Problem statement | With the pictures removed, set down all of the entries below exactly.

(Items from a data source)

BEGIN

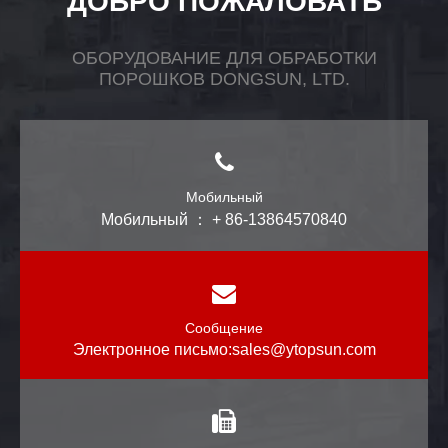
ДОБРО ПОЖАЛОВАТЬ
ОБОРУДОВАНИЕ ДЛЯ ОБРАБОТКИ
ПОРОШКОВ DONGSUN, LTD.
Мобильный
Мобильный ： + 86-13864570840
Сообщение
Электронное письмо:
sales@ytopsun.com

END

Solution to this problem |
ДОБРО ПОЖАЛОВАТЬ
ОБОРУДОВАНИЕ ДЛЯ ОБРАБОТКИ
ПОРОШКОВ DONGSUN, LTD.
Мобильный
Мобильный ： + 86-13864570840
Сообщение
Электронное письмо:
sales@ytopsun.com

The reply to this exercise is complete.